Appeals court overturns drug conviction, criticizes judge
HELENA (AP) — A federal appeals court has overturned a pair of drug convictions and a 30-year prison sentence for a Minot, North Dakota man, ruling a federal judge in Montana made critical mistakes.
The three-member panel of the 9th U.S. Circuit Court of Appeals said U.S. District Judge Sam Haddon erred in rejecting a plea agreement and did not allow defendant Lloyd Nickle to cross examine co-defendants about plea agreements that could have meant reduced sentences for them.
The panel remanded Nickle’s case to a judge other than Haddon.
The circuit judges found Haddon erred in rejecting the plea agreement after finding Nickle would not, in his own words, describe his role in a drug conspiracy.
Nickle had agreed to plead guilty to conspiracy to possess methamphetamine with intent to distribute involving 50 grams of the drug.
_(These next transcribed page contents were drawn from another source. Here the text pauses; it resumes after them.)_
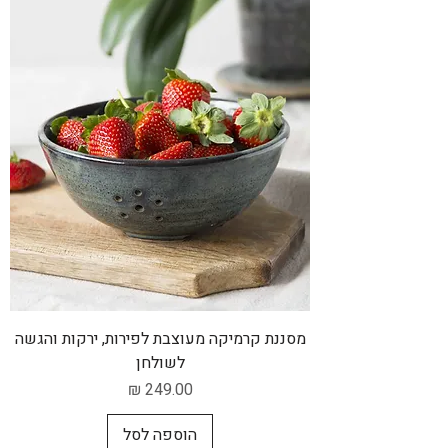
מסננת קרמיקה מעוצבת לפירות, ירקות והגשה
לשולחן
מחיר
הוספה לסל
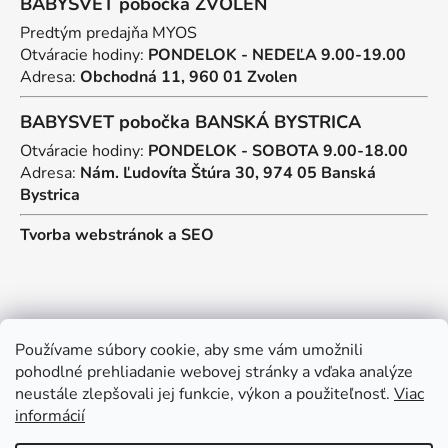
BABYSVET pobočka ZVOLEN
Predtým predajňa MYOS
Otváracie hodiny:
PONDELOK - NEDEĽA 9.00-19.00
Adresa:
Obchodná 11, 960 01 Zvolen
BABYSVET pobočka BANSKÁ BYSTRICA
Otváracie hodiny:
PONDELOK - SOBOTA 9.00-18.00
Adresa:
Nám. Ľudovíta Štúra 30, 974 05 Banská
Bystrica
Tvorba webstránok
a
SEO
Kontakt
Používame súbory cookie, aby sme vám umožnili
pohodlné prehliadanie webovej stránky a vďaka analýze
predajna
@
myos.sk
neustále zlepšovali jej funkcie, výkon a použiteľnosť.
Viac
informácií
+421 902 950 906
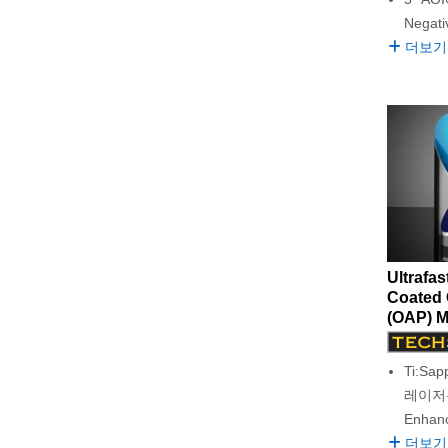
Negat
더보기
Ultrafa
Coated 
(OAP) M
Ti:Sap
레이저용 
Enhan
더보기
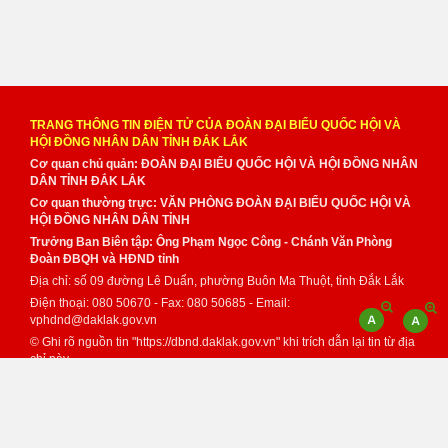
TRANG THÔNG TIN ĐIỆN TỬ CỦA ĐOÀN ĐẠI BIỂU QUỐC HỘI VÀ
HỘI ĐỒNG NHÂN DÂN TỈNH ĐẮK LẮK
Cơ quan chủ quản: ĐOÀN ĐẠI BIỂU QUỐC HỘI VÀ HỘI ĐỒNG NHÂN
DÂN TỈNH ĐẮK LẮK
Cơ quan thường trực: VĂN PHÒNG ĐOÀN ĐẠI BIỂU QUỐC HỘI VÀ
HỘI ĐỒNG NHÂN DÂN TỈNH
Trưởng Ban Biên tập: Ông Phạm Ngọc Công - Chánh Văn Phòng
Đoàn ĐBQH và HĐND tỉnh
Địa chỉ: số 09 đường Lê Duẩn, phường Buôn Ma Thuột, tỉnh Đắk Lắk
Điện thoại: 080 50670 - Fax: 080 50685 - Email:
vphdnd@daklak.gov.vn
© Ghi rõ nguồn tin "https://dbnd.daklak.gov.vn" khi trích dẫn lại tin từ địa
chỉ này.
Thực hiện bởi
VNPT Đắk Lắk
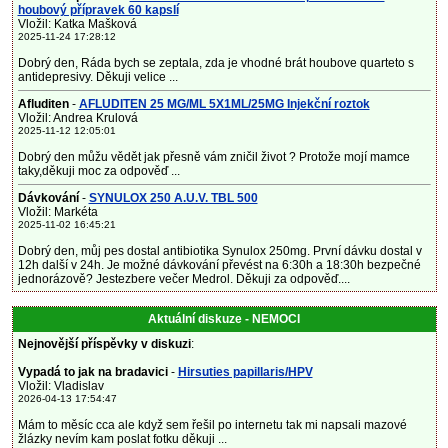
houbový přípravek 60 kapslí
Vložil: Katka Mašková
2025-11-24 17:28:12
Dobrý den, Ráda bych se zeptala, zda je vhodné brát houbove quarteto s
antidepresivy. Děkuji velice ...
Afluditen
-
AFLUDITEN 25 MG/ML 5X1ML/25MG Injekční roztok
Vložil: Andrea Krulová
2025-11-12 12:05:01
Dobrý den můžu vědět jak přesně vám zničil život ? Protože mojí mamce
taky,děkuji moc za odpověď ...
Dávkování
-
SYNULOX 250 A.U.V. TBL 500
Vložil: Markéta
2025-11-02 16:45:21
Dobrý den, můj pes dostal antibiotika Synulox 250mg. První dávku dostal v
12h další v 24h. Je možné dávkování převést na 6:30h a 18:30h bezpečné
jednorázově? Jestezbere večer Medrol. Děkuji za odpověď....
Aktuální diskuze - NEMOCI
Nejnovější příspěvky v diskuzi
:
Vypadá to jak na bradavici
-
Hirsuties papillaris/HPV
Vložil: Vladislav
2026-04-13 17:54:47
Mám to měsíc cca ale když sem řešil po internetu tak mi napsali mazové
žlázky nevím kam poslat fotku děkuji ...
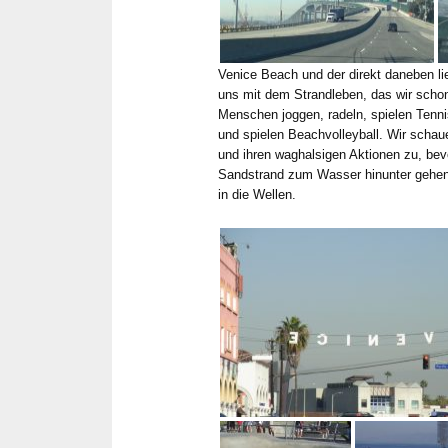
Venice Beach und der direkt daneben 
uns mit dem Strandleben, das wir scho
Menschen joggen, radeln, spielen Tenni
und spielen Beachvolleyball. Wir scha
und ihren waghalsigen Aktionen zu, bev
Sandstrand zum Wasser hinunter gehen.
in die Wellen.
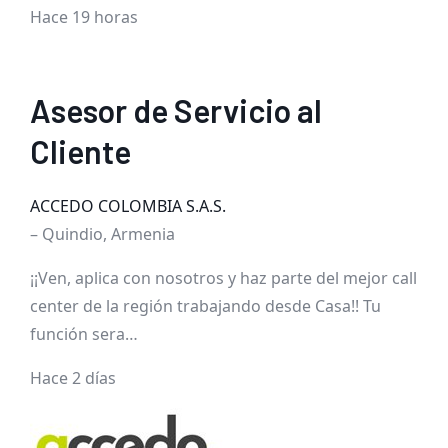
Hace 19 horas
Asesor de Servicio al
Cliente
ACCEDO COLOMBIA S.A.S.
– Quindio, Armenia
¡¡Ven, aplica con nosotros y haz parte del mejor call
center de la región trabajando desde Casa!! Tu
función sera…
Hace 2 días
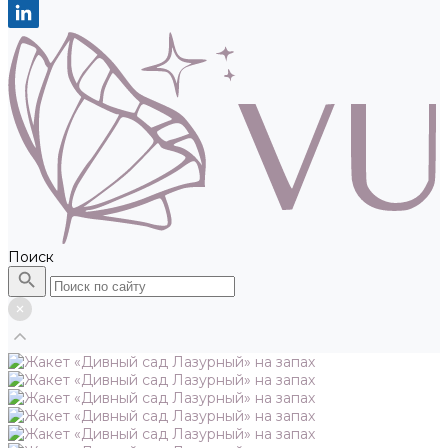
Поиск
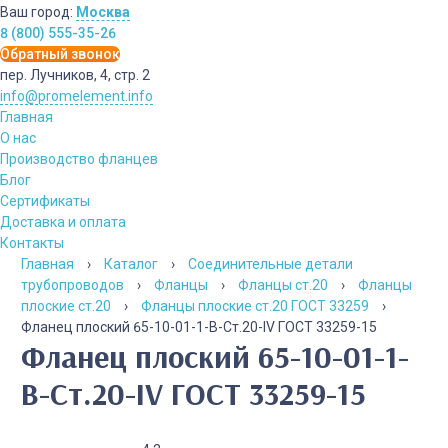
Ваш город:
Москва
8 (800) 555-35-26
Обратный звонок
пер. Лучников, 4, стр. 2
info@promelement.info
Главная
О нас
Производство фланцев
Блог
Сертификаты
Доставка и оплата
Контакты
Главная
›
Каталог
›
Соединительные детали
трубопроводов
›
Фланцы
›
Фланцы ст.20
›
Фланцы
плоские ст.20
›
Фланцы плоские ст.20 ГОСТ 33259
›
Фланец плоский 65-10-01-1-B-Cт.20-IV ГОСТ 33259-15
Фланец плоский 65-10-01-1-
B-Cт.20-IV ГОСТ 33259-15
In exchange, prosecutors would recommend he be sentenced on the low end of the federal guidelines of between five and 40 years.
“He admitted to all of the elements of the offense for purposes of taking the guilty plea,” defense attorney Palmer Hoovestal said during oral arguments on the case in Seattle in October 2015. Hoovestal added that he thought Nickle was reserving his right to contest the amount of drugs he would be held responsible for at sentencing.
Still Haddon said he wanted to hear the information from Nickle himself.
“That is not the law,” appeals court judge Alex Kozinski said during oral arguments. “That’s the district judge making it up as he goes along.”
The District Court’s error made Nickle significantly worse off, the panel wrote.
Nickle was convicted in June 2014 of conspiracy to possess and possession with intent to distribute methamphetamine — convictions that carried sentences of 10 years to life. He has been in prison since his conviction, the U.S. attorney’s office said.
Because Nickle may want to seek a re-trial, the judges also addressed his inability to question his co-defendants about their plea agreements — an issue the appeals court noted it had already addressed in 2013, in a prior case before Haddon.
“Undaunted ... the district judge this time didn’t merely shut down defense counsel’s valid efforts to vindicate his client’s right to confrontation, he threatened sanctions, saying: ‘Your effort to inject this issue into the case is ... entirely inappropriate, borders on being reprehensible, and I am cautioning you not to repeat it in this courtroom again,’” the judges wrote.
During oral arguments, Justice William Fletcher asked Assistant U.S. Attorney Michael Lahr why he didn’t challenge Haddon’s ruling disallowing defense questions about the plea agreements, adding, “You know darn well that the district judge just made a mistake.”
“Why didn’t you stand up, or one of your team stand up and say, ‘Your honor, I think this cross examination should be allowed,’” Fletcher asked.
Lahr said he was concerned that he might “be next placed in the line of fire.”
Nickle was arrested as part of Project Safe Bakken, an effort to reduce drug trafficking in the oil patches of North Dakota and eastern Montana.